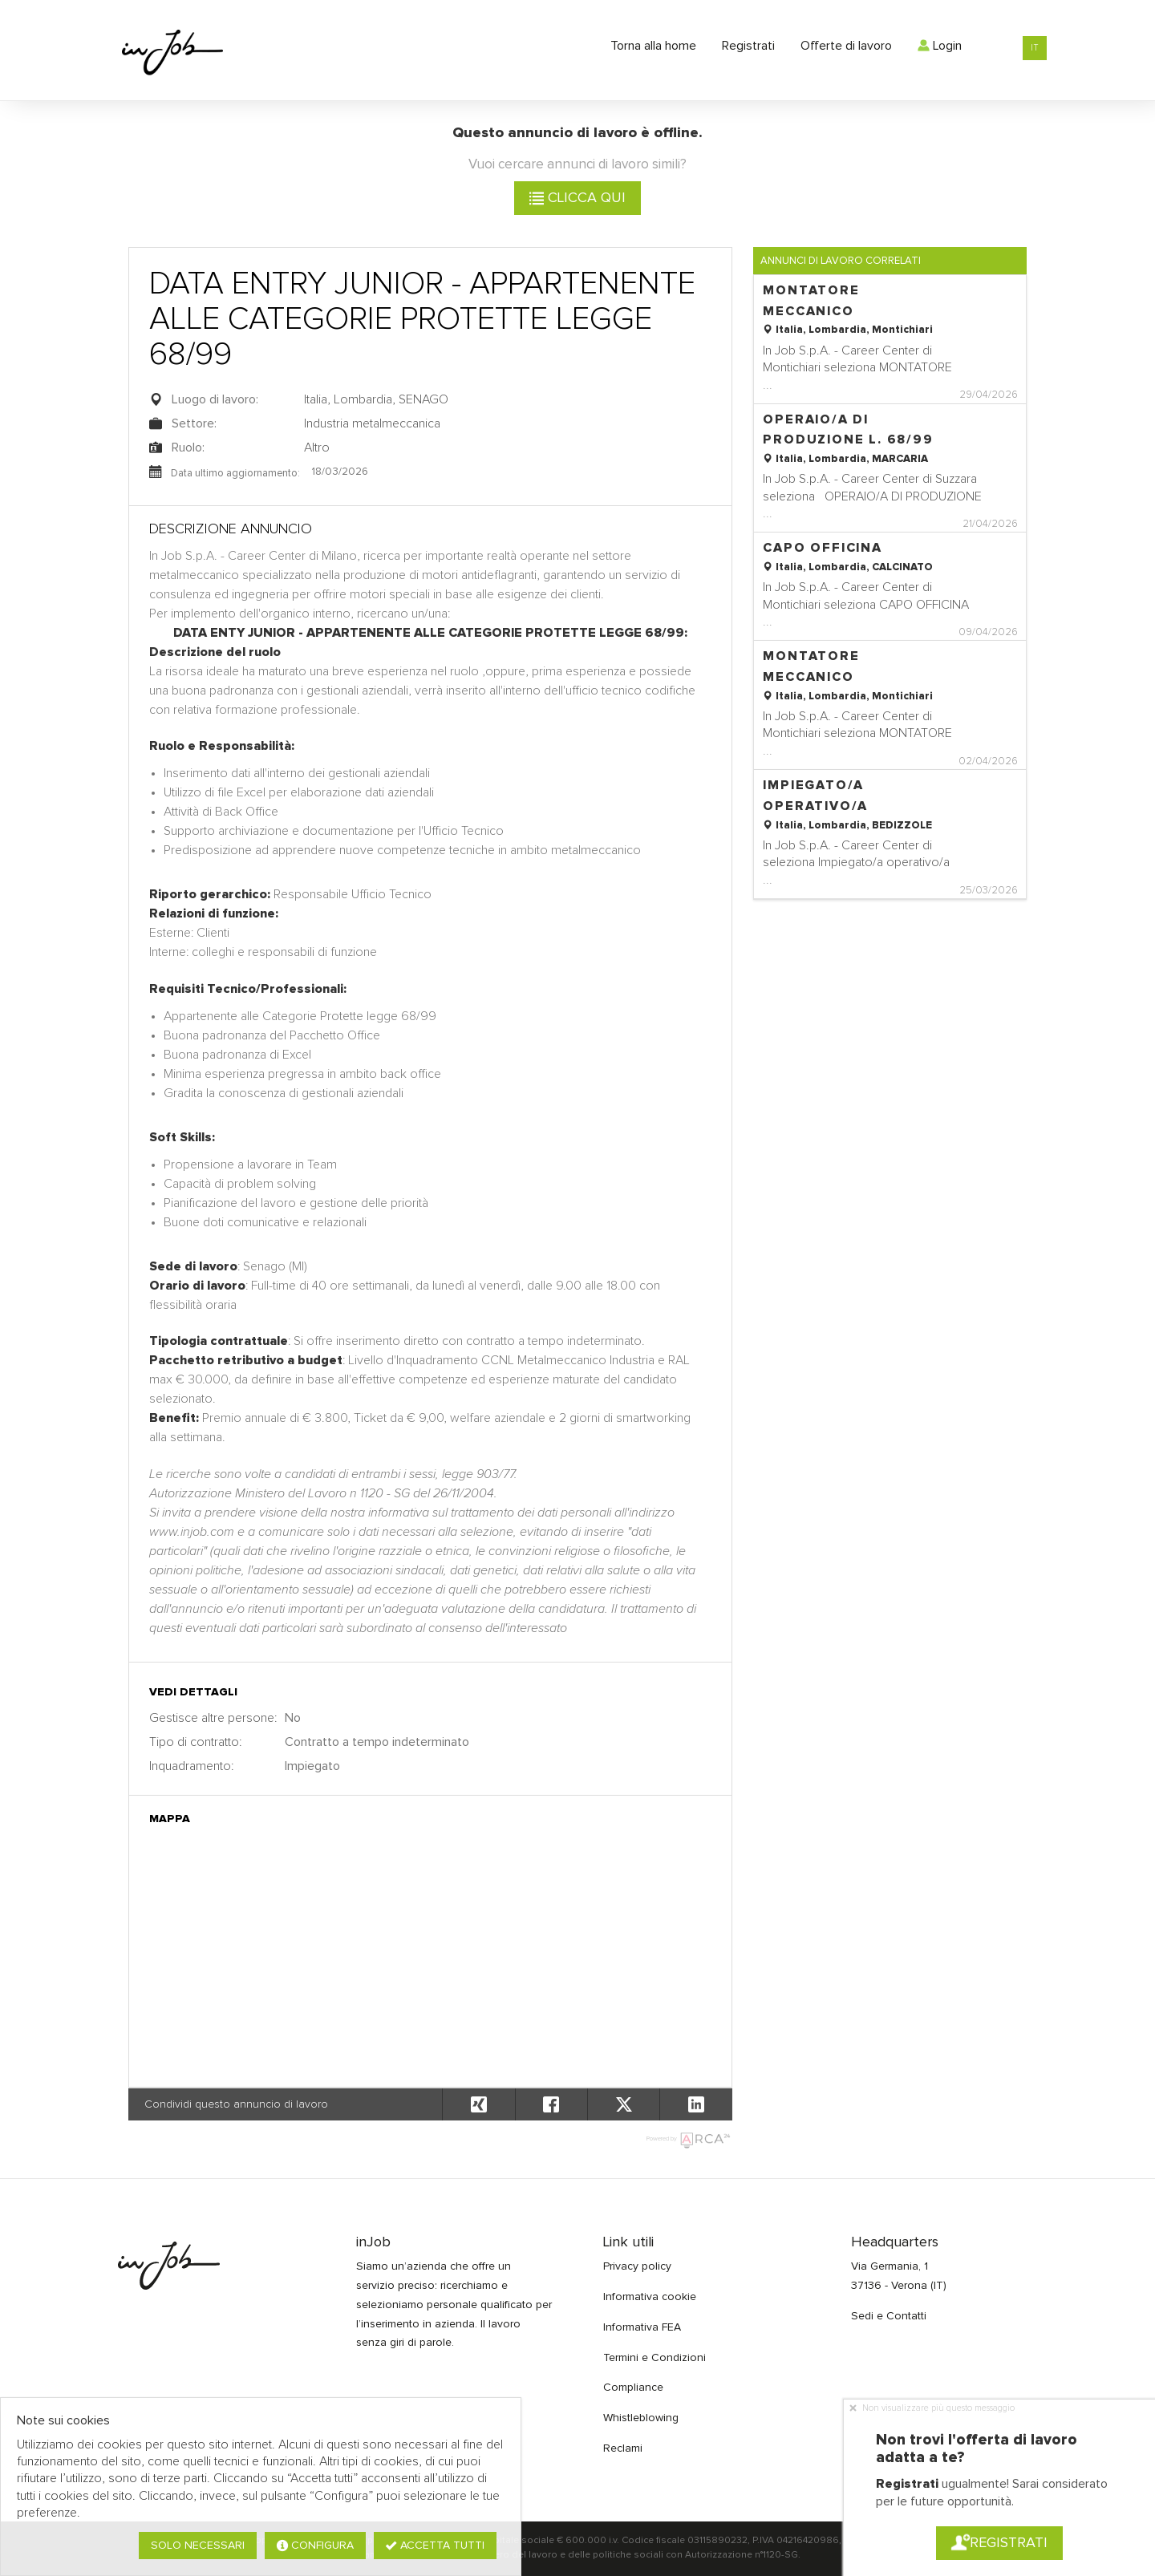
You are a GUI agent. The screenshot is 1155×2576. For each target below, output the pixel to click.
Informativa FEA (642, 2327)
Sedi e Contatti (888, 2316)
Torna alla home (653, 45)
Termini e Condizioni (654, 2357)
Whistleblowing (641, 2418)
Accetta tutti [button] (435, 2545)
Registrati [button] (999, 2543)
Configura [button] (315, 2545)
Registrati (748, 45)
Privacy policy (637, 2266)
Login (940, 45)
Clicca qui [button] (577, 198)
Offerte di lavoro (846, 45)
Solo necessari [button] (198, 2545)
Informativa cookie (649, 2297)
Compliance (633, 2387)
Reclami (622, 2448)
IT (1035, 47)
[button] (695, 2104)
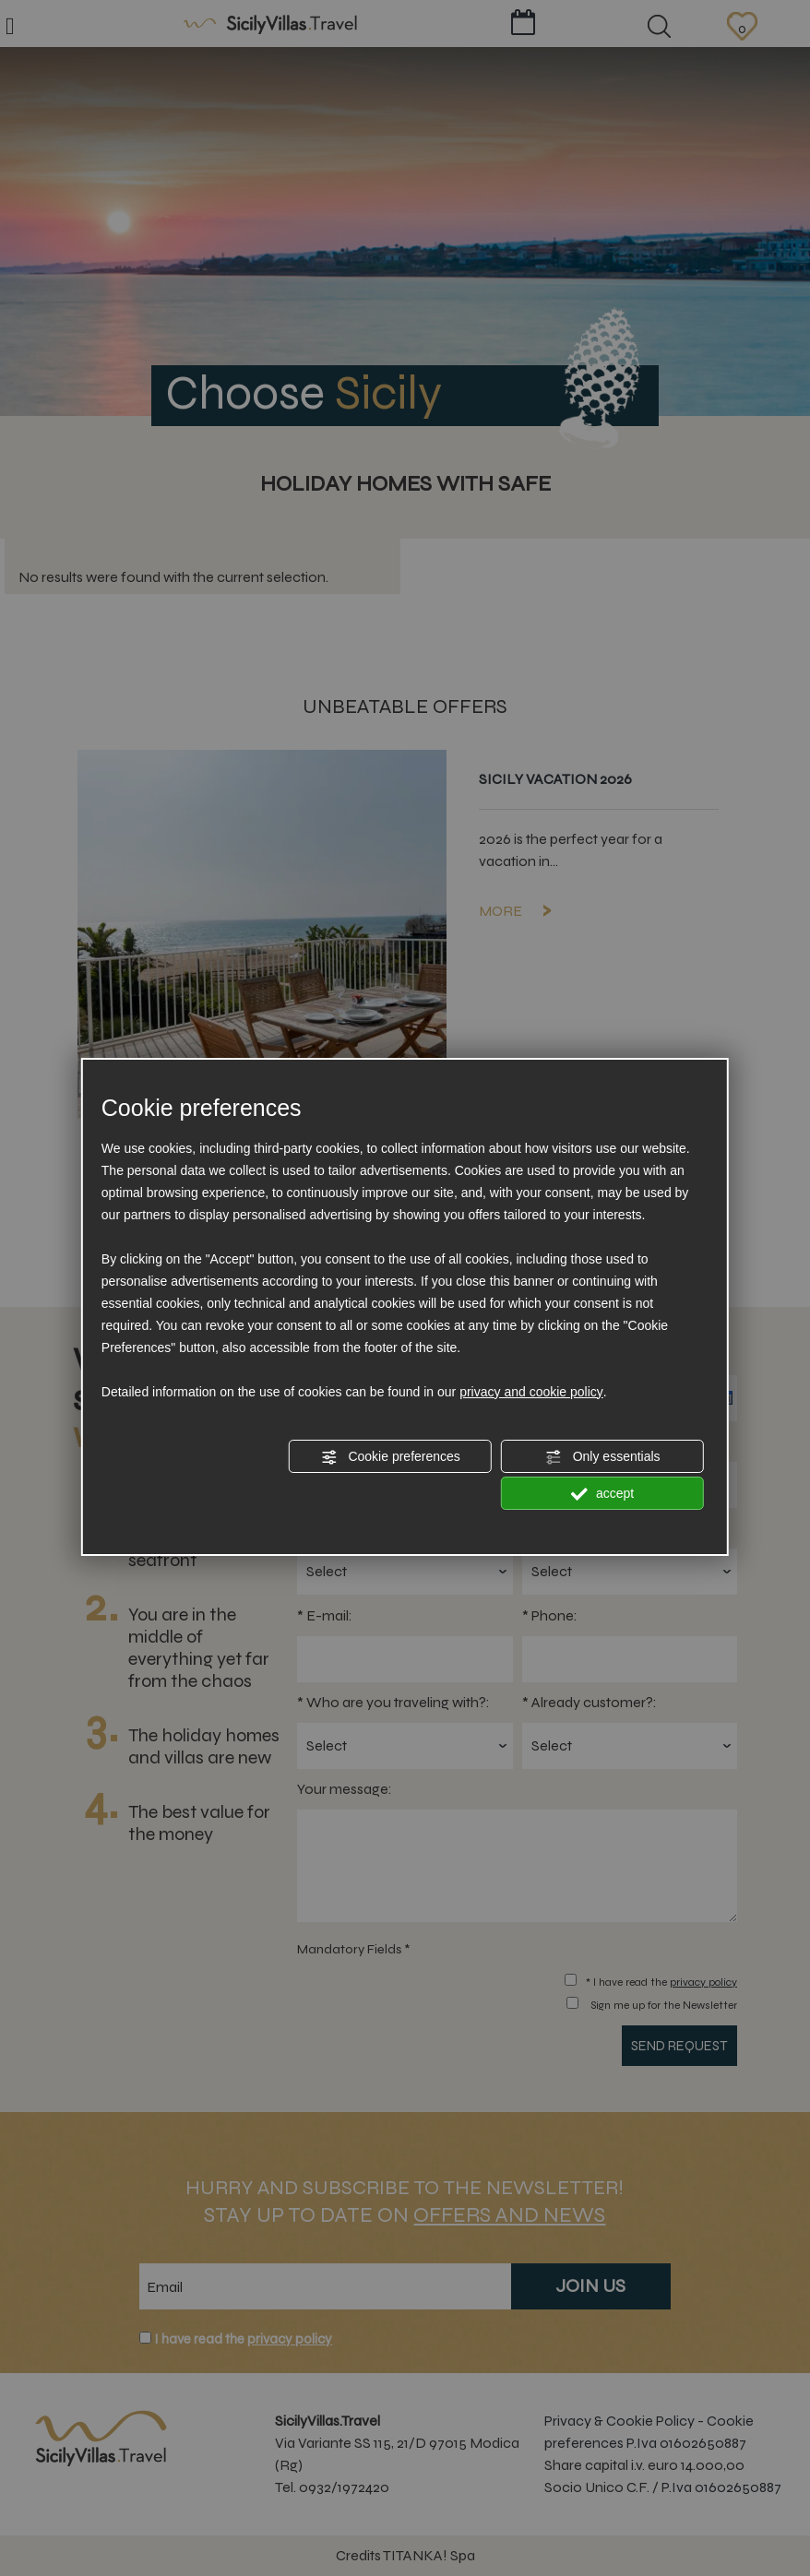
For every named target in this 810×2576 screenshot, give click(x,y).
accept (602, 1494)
----------
REQUIREMENT — A verbatim copy of the records above, without pictures, is required.

SOLUTION TO THIS PROBLEM —
You are a GUI agent. The screenshot is 1155×2576. For each target below, output the pixel to click.
Informativa FEA (642, 2327)
Sedi e Contatti (888, 2316)
Torna alla home (653, 45)
Termini e Condizioni (654, 2357)
Whistleblowing (641, 2418)
Accetta tutti [button] (435, 2545)
Registrati [button] (999, 2543)
Configura [button] (315, 2545)
Registrati (748, 45)
Privacy policy (637, 2266)
Login (940, 45)
Clicca qui [button] (577, 198)
Offerte di lavoro (846, 45)
Solo necessari [button] (198, 2545)
Informativa cookie (649, 2297)
Compliance (633, 2387)
Reclami (622, 2448)
IT (1035, 47)
[button] (695, 2104)
For every named target in this 810×2576 screenshot, give click(x,y).
accept (602, 1494)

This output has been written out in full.